Next, as shown in FIG. 2C, with the second spacer film 5 and the silicon nitride film 4 as a mask, an n-type impurity, for example, arsenic ions, is accelerated at a voltage of 15 KeV and an injection amount is 1 × 10 ¹⁵ / cm ² . By ion implantation under the implantation conditions, an n + type source region 7 is formed on the surface of the P type silicon substrate 1 in a self-aligned manner.

  Next, as shown in FIG. 3A, the source line 8 that contacts the source region 7 is formed in the groove surrounded by the second spacer film 5 and the side cap film 6. The source line 8 is formed by depositing a polysilicon film on the entire surface by a CVD method and etching back the polysilicon film by an etch back method. Further, polishing may be formed by CMP. At this time, the silicon nitride film 4 is used as a CMP end point detection film. The upper surface of the source line 8 is covered with a source line cap film 9 made of a silicon oxide film.

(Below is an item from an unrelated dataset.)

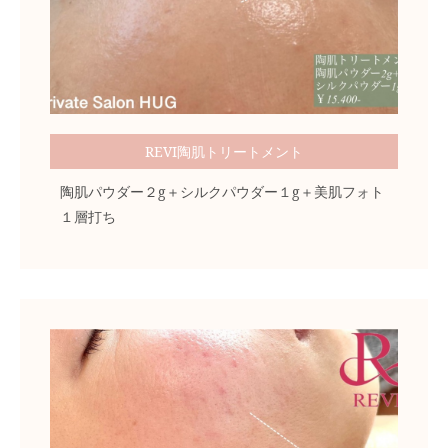
REVI陶肌トリートメント
陶肌パウダー２g＋シルクパウダー１g＋美肌フォト
１層打ち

  Next, as shown in FIG. 3B, the silicon nitride film 4 is removed using a chemical such as hot phosphoric acid, and the polysilicon film 3 and the gate insulating film 2 are made different using the second spacer film 5 as a mask. Isotropic etching is performed to form a pair of floating gates 10 and 10. The floating gates 10 and 10 are formed in a self-aligned manner with respect to the second spacer film 5. At this time, a sharpened portion 10 a is formed at one end of the pair of floating gates 10.

  This is formed because the end of the groove 3a is curved upward by the isotropic etching at the time of forming the shallow groove 3a. Furthermore, a tunnel insulating film 11 is formed by depositing a silicon oxide film having a thickness of about 20 nm on the entire surface by CVD. Here, the tunnel insulating film 11 is formed so as to cover a part of the side surface and the upper surface of the floating gate 10.

  Next, as shown in FIG. 3C, a polysilicon film 12 having a thickness of about 200 nm is deposited on the entire surface by CVD. Next, as shown in FIG. 4A, the polysilicon film 12 is etched back by anisotropic etching to form a control gate 13. The control gate 13 is formed on the side wall of the second spacer film 5 in a self-aligning manner. That is, the control gate 13 is formed on a part of the floating gate 10 and on the P-type silicon substrate 1 which becomes a channel region via the tunnel insulating film 11.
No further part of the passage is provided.